爱买房的丈母娘(第2/3页)

我央求Stella跟我一起去看了房子。那是一个四面不临街的安静小区,总共住户只有八十几家,我看的那套房子在小区的一楼,虽然房子本身只有两室,但是送的面积很大,有阳光房,有地下室,有个小花园,有足够的空间给我放衣服和鞋子,房东还在卧室里装了一个桑拿房。

就是它了!Stella开始帮我跟中介讨价还价,我算着自己的存款差额,打电话去跟爸妈借剩下的首付钱:跟我人生中的每一次脑洞大开的双鱼时刻一样,这边交易价格还没说定,我已经想好了要把门边的整排柜子全部改成鞋柜,房间要刷成什么颜色,我每天要从哪条路开车上班比较不会堵。

有个朋友的朋友,偏巧也住在这个小区,听说我要买这套房子,犹犹豫豫地开口,劝我再好好考虑一下。我紧张得话都说不利索,结巴着问她:“这房子怎……怎……怎么了?”她看了我半天,神秘地对我说:“这是套凶宅,房东住进来没多久就病死了。”

我悬在嗓子眼的心一下就放下了,高兴地说:“好,不是房子结构有问题,没有造歪,没有漏水,那就是这套房子了。”

话说多年以后,迷恋、热衷凶宅主题的悬疑作家那多老师专门去打听了一下房东是怎么过世的,对方说,房东过世的时候都快90岁了。
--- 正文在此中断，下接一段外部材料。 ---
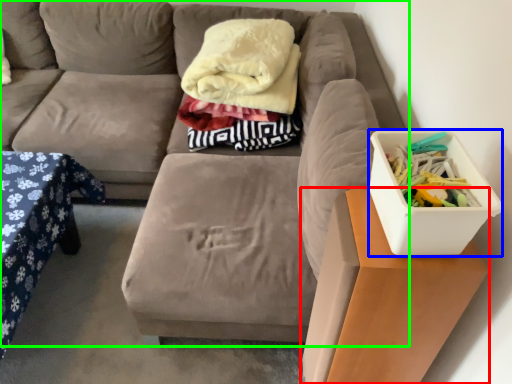 Question: Estimate the real-world distances between objects in this image. Which object is farther from table (highlighted by a red box), storage box (highlighted by a blue box) or studio couch (highlighted by a green box)?

Choices:
 (A) storage box
 (B) studio couch

Answer: (B) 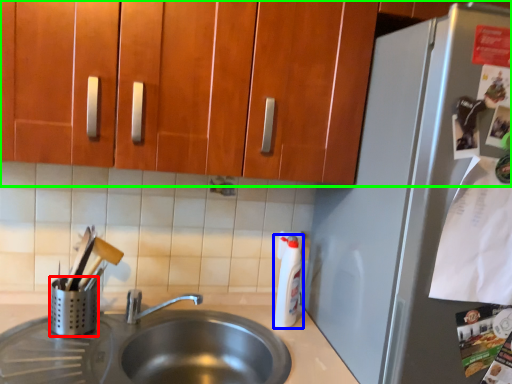 Question: Which is farther away from appliance (highlighted by a red box)? bottle (highlighted by a blue box) or cabinetry (highlighted by a green box)?

Choices:
 (A) bottle
 (B) cabinetry

Answer: (B) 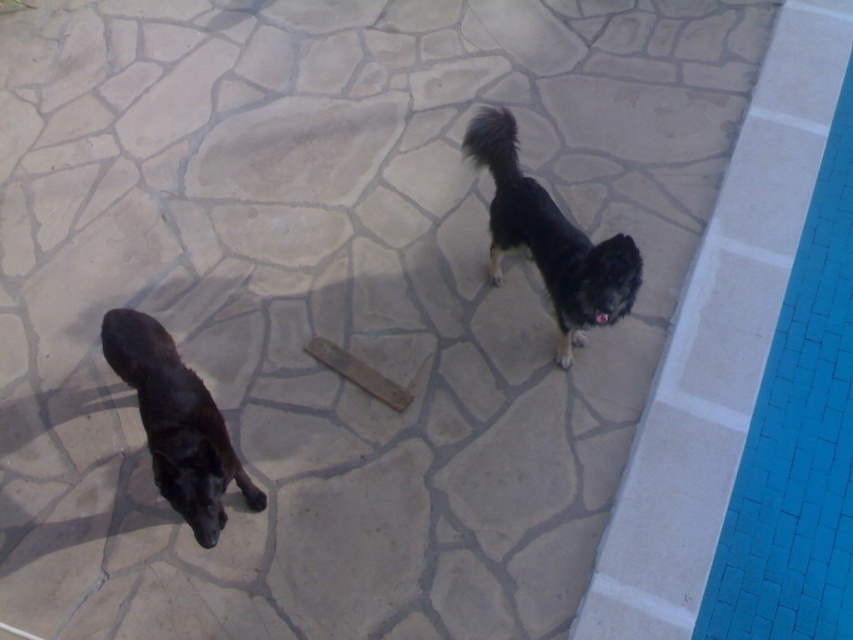 You are a photographer trying to capture both dogs in a single frame. Since the black fur dog at upper right and the black matte dog at lower left are positioned close to each other, which dog is more to the right side?

The black fur dog at upper right is positioned on the right side of black matte dog at lower left, so the black fur dog at upper right is more to the right side.

You are standing at the point marked as point (167, 445) near the pool edge. You want to throw a ball to your friend who is standing 5 feet away from you. Is your friend within the 6.76 feet distance limit?

The distance between you and the viewer at point (167, 445) is 6.76 feet. Since your friend is 5 feet away from you, they are within the 6.76 feet distance limit. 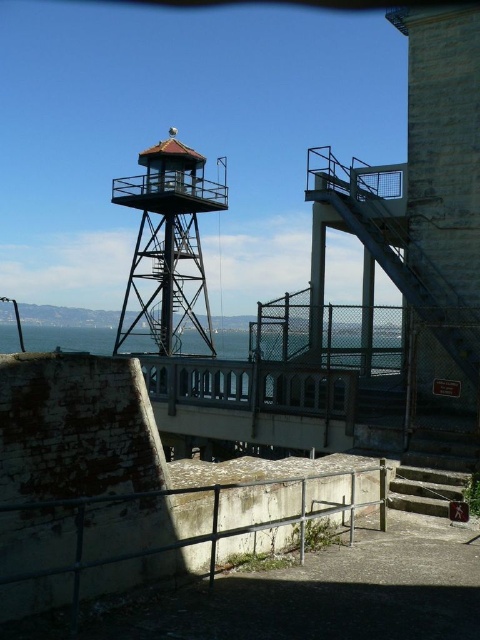 Question: Does metallic red observation tower at upper left have a greater width compared to concrete stairs at lower right?

Choices:
 (A) no
 (B) yes

Answer: (B)

Question: Among these objects, which one is nearest to the camera?

Choices:
 (A) rusty metal railing at lower center
 (B) concrete stairs at lower right
 (C) metallic red observation tower at upper left

Answer: (A)

Question: Which object is closer to the camera taking this photo?

Choices:
 (A) concrete stairs at lower right
 (B) rusty metal railing at lower center
 (C) metallic red observation tower at upper left

Answer: (B)

Question: Which of the following is the closest to the observer?

Choices:
 (A) (179, 348)
 (B) (442, 483)
 (C) (235, 536)

Answer: (C)

Question: Does rusty metal railing at lower center have a lesser width compared to metallic red observation tower at upper left?

Choices:
 (A) no
 (B) yes

Answer: (B)

Question: Does metallic red observation tower at upper left appear under concrete stairs at lower right?

Choices:
 (A) yes
 (B) no

Answer: (B) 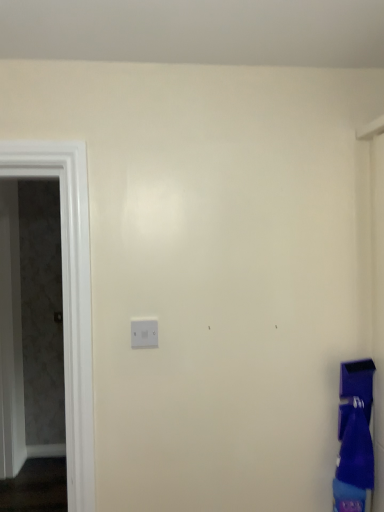 Question: Is matte gray screen door at left wider or thinner than matte blue laundry at lower right?

Choices:
 (A) thin
 (B) wide

Answer: (A)

Question: Is matte gray screen door at left bigger or smaller than matte blue laundry at lower right?

Choices:
 (A) big
 (B) small

Answer: (A)

Question: From a real-world perspective, is matte gray screen door at left physically located above or below matte blue laundry at lower right?

Choices:
 (A) below
 (B) above

Answer: (B)

Question: Is point (342, 386) closer or farther from the camera than point (89, 331)?

Choices:
 (A) closer
 (B) farther

Answer: (B)

Question: From the image's perspective, relative to matte gray screen door at left, is matte blue laundry at lower right above or below?

Choices:
 (A) below
 (B) above

Answer: (A)

Question: Relative to matte gray screen door at left, is matte blue laundry at lower right in front or behind?

Choices:
 (A) front
 (B) behind

Answer: (A)

Question: Is matte blue laundry at lower right to the left or to the right of matte gray screen door at left in the image?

就这样,毫无预兆地,我成了一个30多岁、独居、养了一条狗的女人。搬家的时候,Stella当时的先生跟着她来送礼,上上下下打量完我的家以后说:“这房子真不错,但是像你这样的女孩子,有了一套房子,有了一个宠物之后,会很不想结婚。”

他一点都没有说错。

早上,我在闹钟声中醒来,狗狗过来舔我的手,蹭我的鼻子,阿姨准点来遛狗,拉开窗帘,一屋子阳光。我慢吞吞地洗漱,打扮完塞两口阿姨带来的生煎馒头去上班(工作倒是更努力了,因为开始还贷后,觉得有个巨大的把柄被抓在了老板的手上)。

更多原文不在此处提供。